Police report on Sylvia Pankhurst, 19 June 1914. Parliamentary Archives, HC/SA/SJ/10/12/57
Police report on Sylvia Pankhurst, 19 June 1914. Parliamentary Archives, HC/SA/SJ/10/12/57

The tactic of hunger striking was began in 1909 when the imprisoned suffragette Marion Wallace-Dunlop went on hunger strike. After three and a half days she was released from prison. Other suffragettes who were imprisoned followed suit and began to hunger strike in an effort to leave prison early and highlight their cause to the press. However, worried about the possibility that a Suffragette might die in prison as a result of hunger striking, and concerned that the early release of such rebellious prisoners would make a mockery of the justice system, the government decided to sanction the forcible feeding of prisoners.
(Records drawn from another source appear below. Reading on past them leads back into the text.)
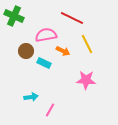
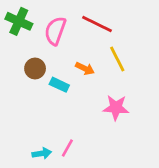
pink semicircle: (46, 35) -> (55, 31), moved, turned -60
cyan arrow: (31, 97) -> (42, 153), moved

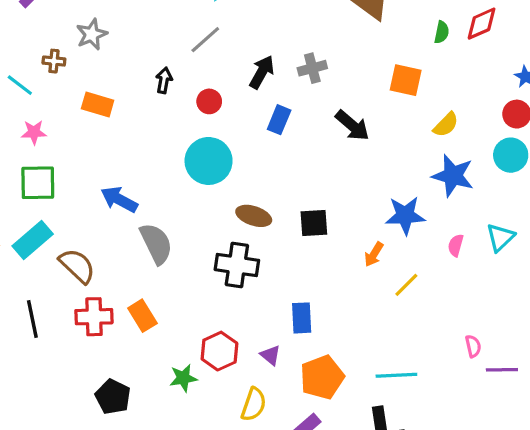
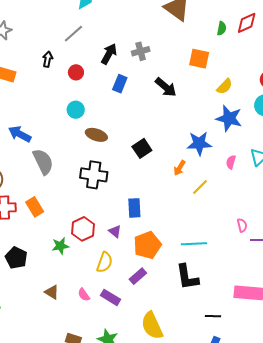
cyan circle: (209, 161) -> (76, 110), size x0.6
brown ellipse: (254, 216) -> (96, 135), moved
black square: (314, 223) -> (142, 148), turned -30

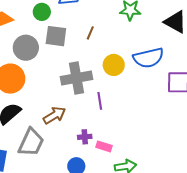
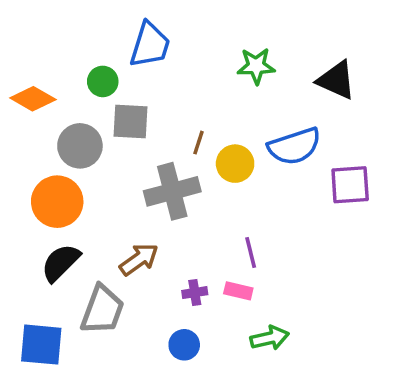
brown line: (90, 33) -> (198, 143), moved
purple line: (100, 101) -> (251, 253), moved
pink rectangle: (104, 146) -> (238, 291), moved

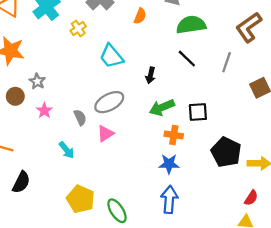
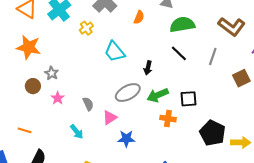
brown L-shape: (249, 27) -> (231, 26), turned -108
gray ellipse: (109, 102) -> (128, 93), moved
blue star: (169, 164) -> (126, 139), moved

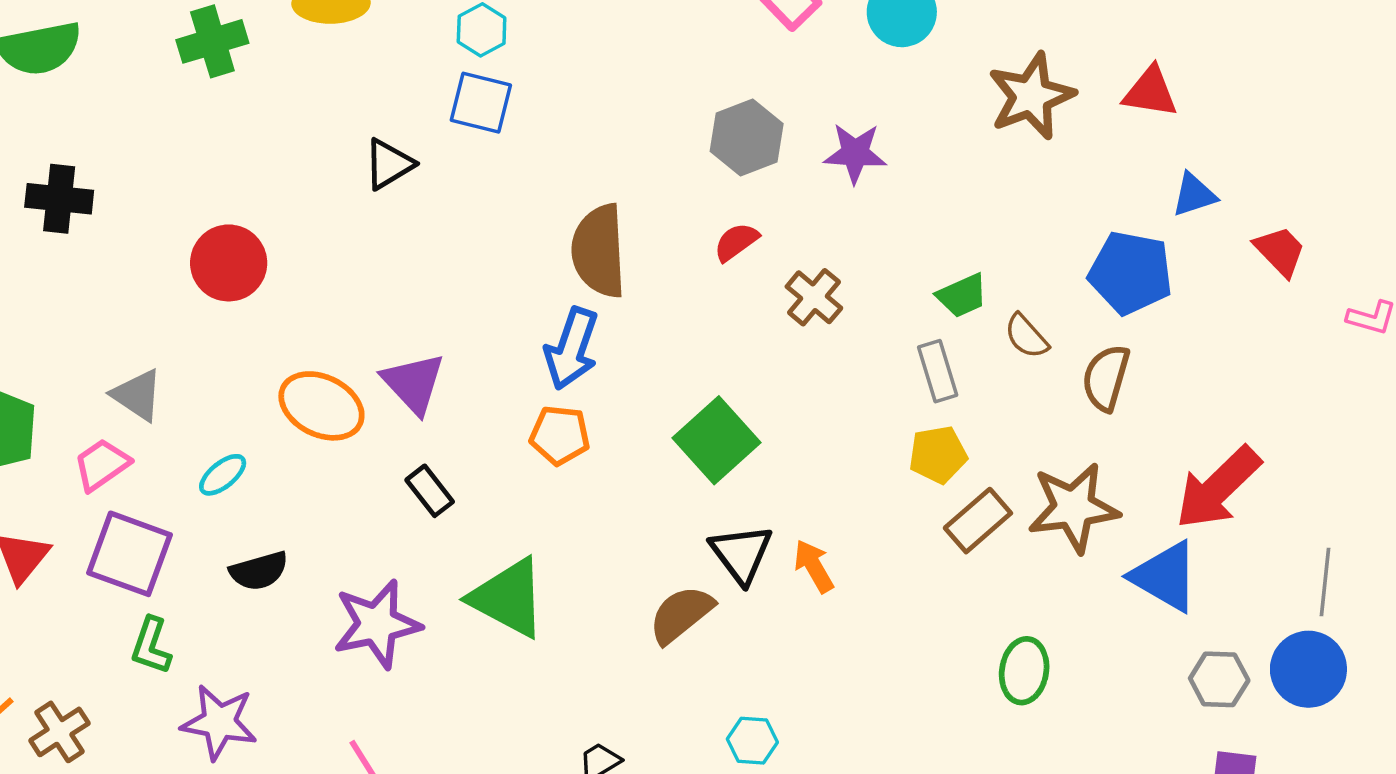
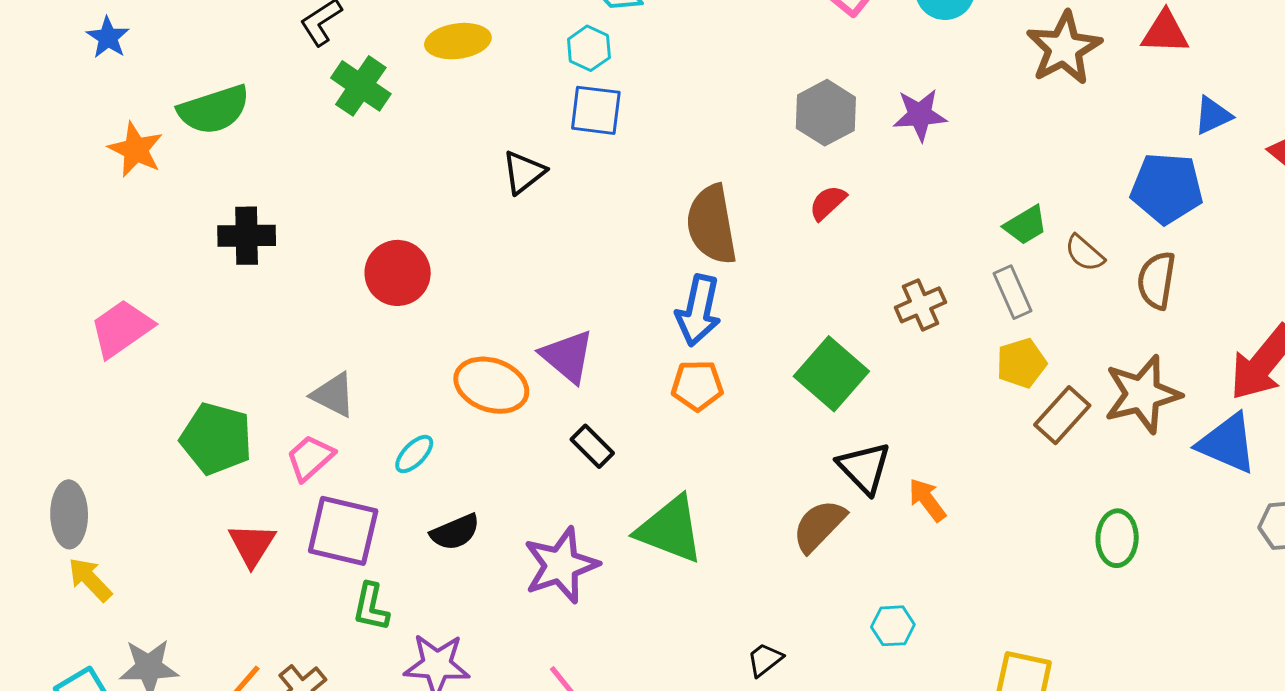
green cross: (212, 41) -> (361, 86), turned -32
brown cross: (814, 297) -> (920, 305), moved, turned 33
orange arrow: (814, 566) -> (927, 500), moved

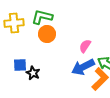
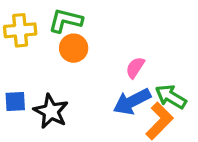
blue square: (20, 65) -> (15, 102), moved
black star: (33, 73) -> (51, 111), size x1.5

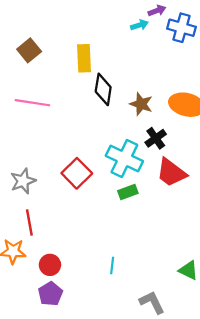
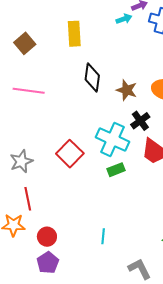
yellow rectangle: (84, 58) -> (74, 34), moved

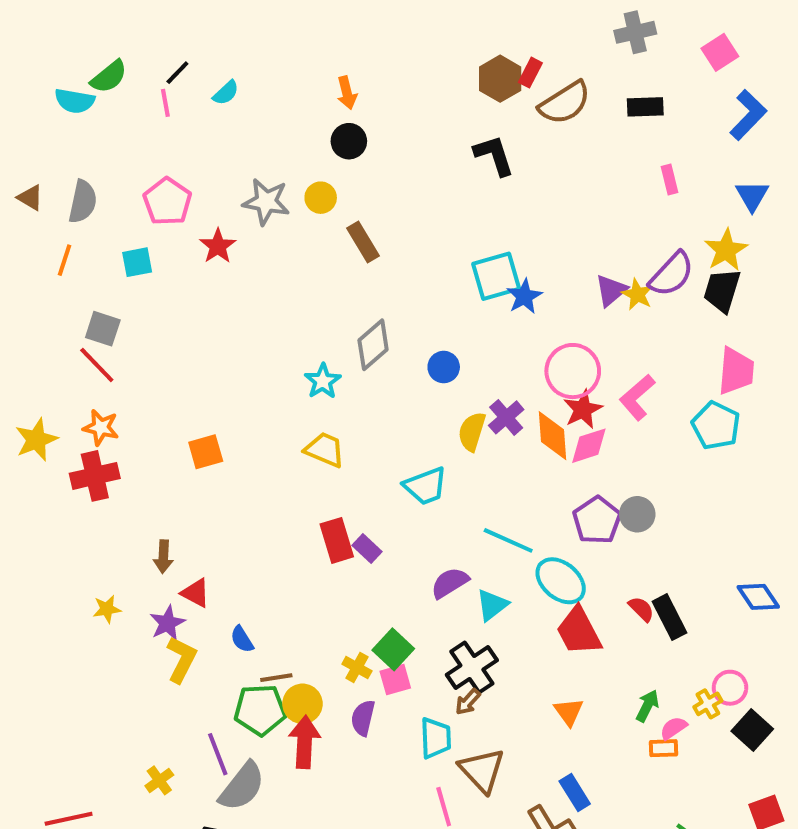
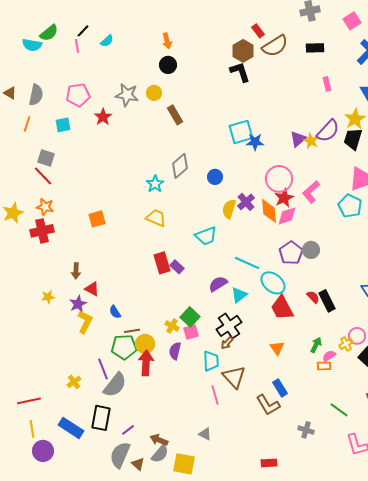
red rectangle: (530, 73) -> (258, 31), turned -64
brown hexagon: (500, 79) -> (243, 51), moved
pink pentagon: (167, 202) -> (78, 95), turned 30
blue star: (524, 296) -> (255, 142), turned 30

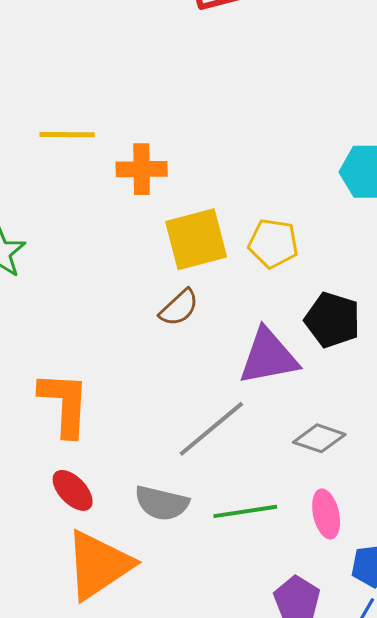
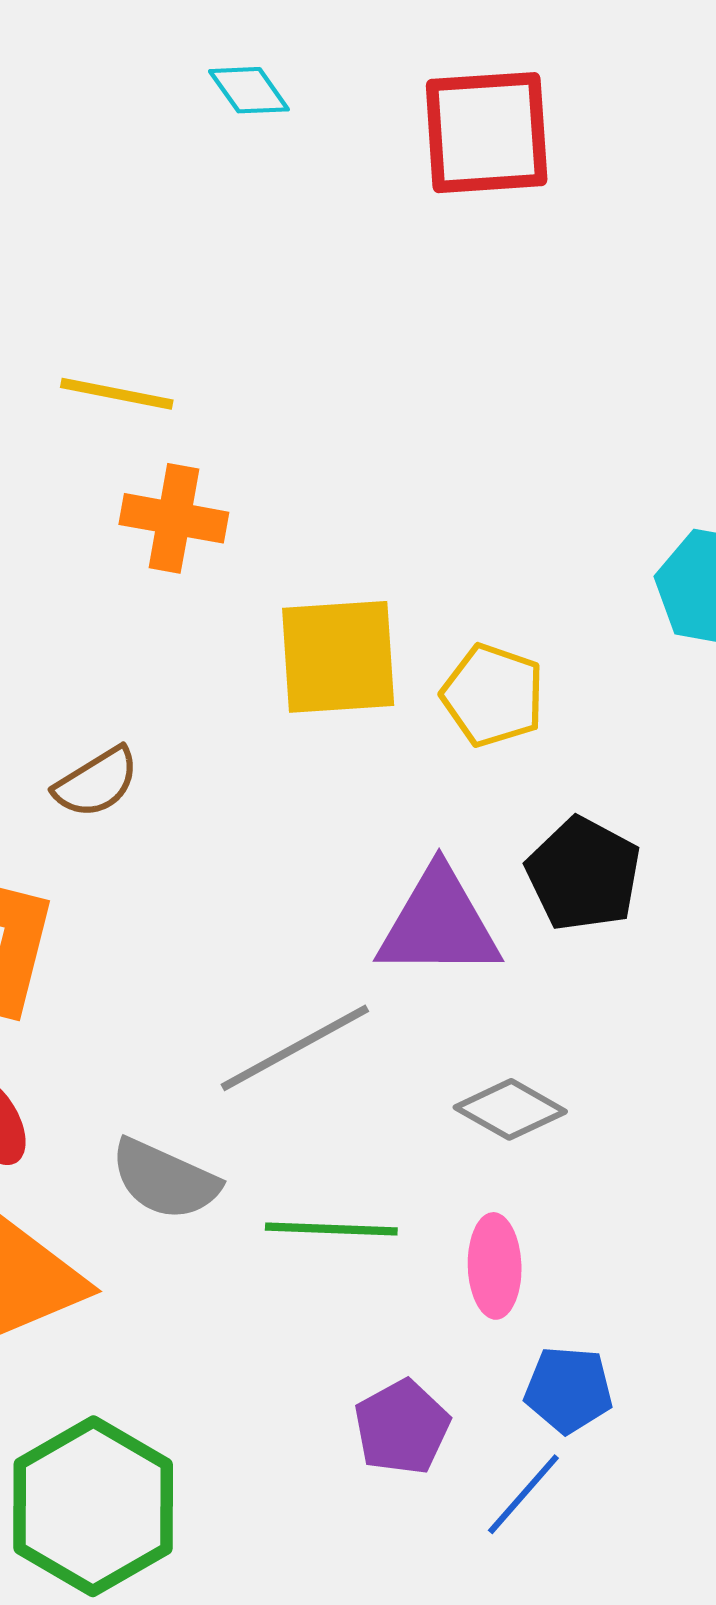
orange cross: (142, 169) -> (174, 518), moved
brown semicircle: (179, 308) -> (96, 782), moved

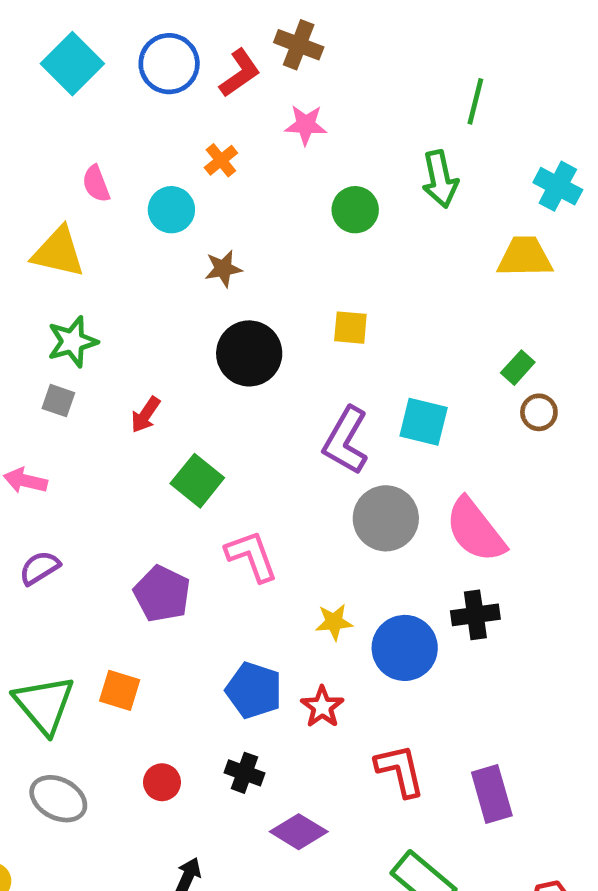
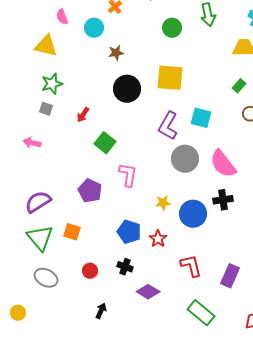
yellow square: (350, 328) -> (170, 78), size x1.8
green rectangle: (518, 368) -> (239, 86), moved
pink L-shape: (252, 556) -> (128, 175), turned 30
purple semicircle: (39, 568) -> (38, 202), moved, size x1.5
purple rectangle: (492, 794) -> (230, 276), turned 40

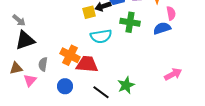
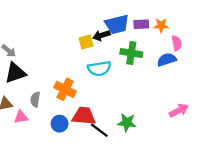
red trapezoid: (87, 64) -> (84, 116), moved
pink triangle: (30, 80) -> (21, 117), turned 40
green star: (126, 85) -> (127, 123), turned 30

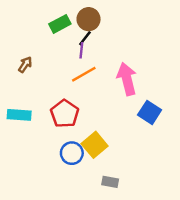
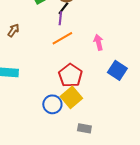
pink arrow: (127, 79) -> (98, 42), size x0.6
red pentagon: (65, 114) -> (70, 75), moved

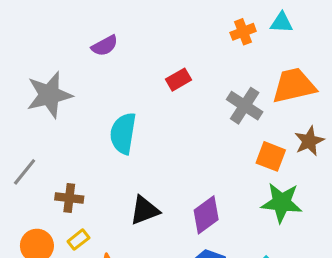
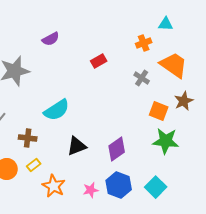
orange cross: (243, 32) -> (144, 43), moved
orange trapezoid: (294, 86) -> (174, 65), turned 48
gray cross: (245, 106) -> (142, 78), size x0.7
cyan semicircle: (123, 133) -> (57, 110), moved, turned -132

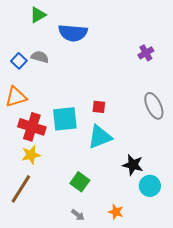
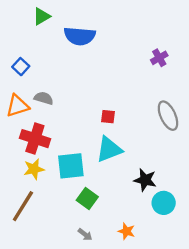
gray semicircle: (40, 57) -> (44, 98), moved
cyan square: (65, 119) -> (71, 166), moved

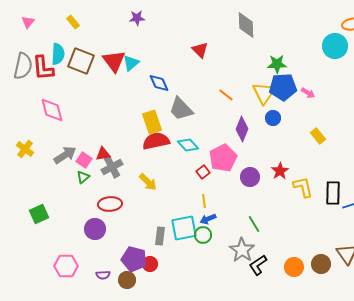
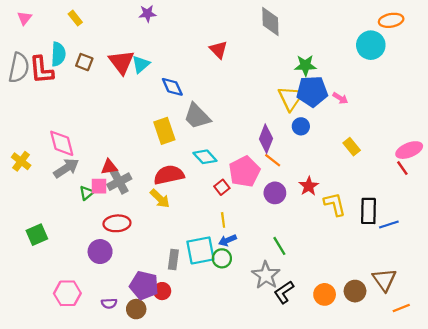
brown square: (81, 61) -> (84, 62), size x0.6
orange line: (226, 95) -> (273, 160), moved
pink diamond: (52, 110) -> (62, 143), moved
red semicircle: (156, 141) -> (169, 175), moved
pink square: (84, 160) -> (99, 186), moved, turned -35

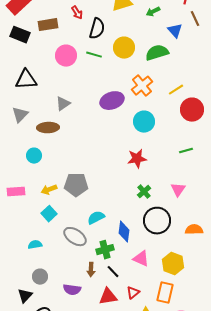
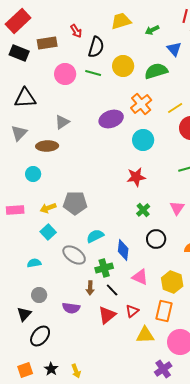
black circle: (157, 221) -> (156, 239), size x0.7
red triangle: (108, 297) -> (107, 315), turned -30

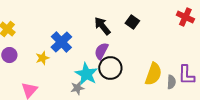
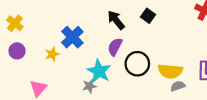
black circle: (110, 68) -> (137, 64), moved
yellow semicircle: (153, 74) -> (170, 71), turned 75
gray semicircle: (171, 82) -> (178, 86), moved, turned -112

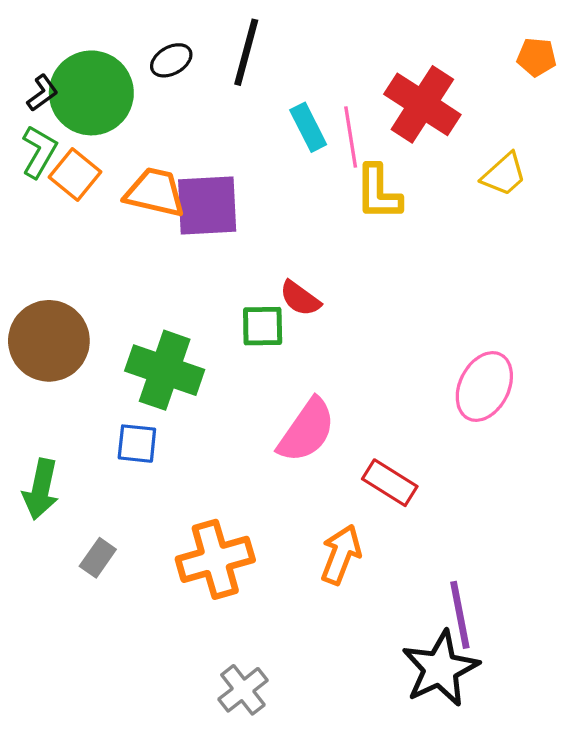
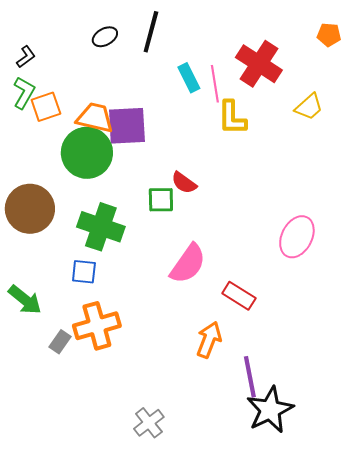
green circle: (91, 93) -> (87, 153), moved
orange square: (75, 174) -> (46, 107), turned 32
green arrow: (41, 489) -> (25, 300), turned -63
orange cross: (215, 559) -> (97, 326), moved
purple line: (460, 615) -> (250, 377), moved

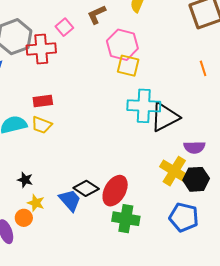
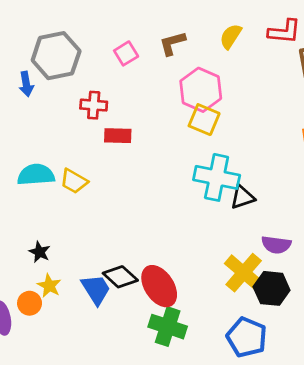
red cross: (41, 49) -> (94, 105), moved, size x0.7
red rectangle: (43, 101) -> (118, 136), moved
black triangle: (165, 117) -> (242, 197), size x0.6
red ellipse: (115, 191) -> (159, 286), turned -72

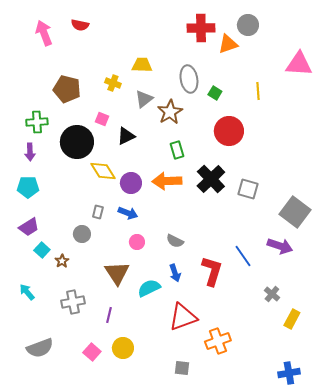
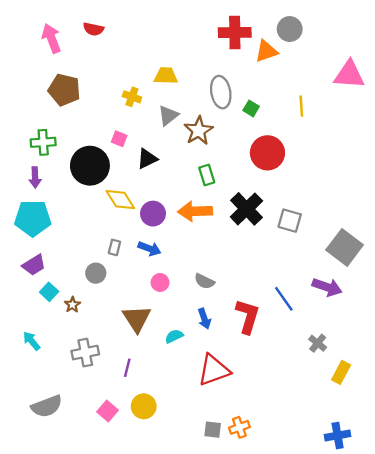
brown pentagon: (67, 89) -> (64, 90), moved
cyan pentagon: (28, 187) -> (33, 218), size x1.4
cyan semicircle: (149, 288) -> (174, 336), size x0.7
orange cross: (218, 341) -> (239, 427), moved, size x0.7

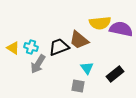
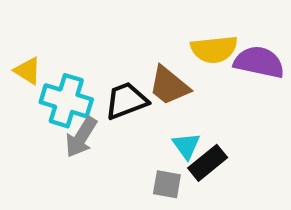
cyan cross: (31, 47) -> (66, 101), size x1.6
yellow triangle: (13, 48) -> (28, 71), moved
black rectangle: (115, 74) -> (208, 163), moved

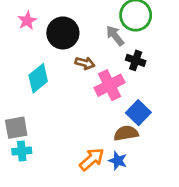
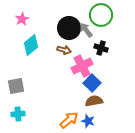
black circle: (63, 33) -> (69, 28), moved
cyan diamond: (38, 78) -> (31, 45), moved
blue square: (138, 113) -> (92, 83), moved
gray square: (16, 128) -> (16, 86), moved

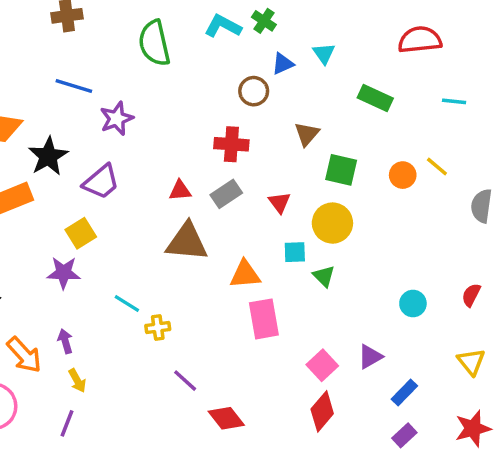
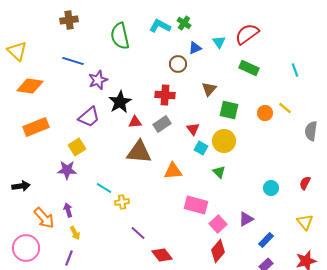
red semicircle: (420, 40) -> (247, 34), moved, turned -30
cyan line: (454, 101) -> (295, 70), turned 64
black star: (48, 156) -> (120, 102), moved
cyan square: (295, 252) -> (201, 148), moved, turned 32
pink rectangle: (264, 319) -> (196, 205), moved, turned -65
In the period between February 1913 and July 1914 Sylvia Pankhurst, was arrested eight times, each time being repeatedly force-fed. She gave several accounts of her experience of force feeding and time in prison. One such account was written for an American Publication called McClure’s Magazine in 1913.

‘I was struggling wildly, trying to tighten the muscles and to keep my throat closed up. They got the tube down, I suppose, though I was unconscious of anything but a mad revolt of struggling, for at last I heard them say, “That’s all”; and I vomited as the tube came up.’ 90, McClure’s Magazine, Vol. XLI, Issue no. 4, Aug. 1913 (pp.87-93)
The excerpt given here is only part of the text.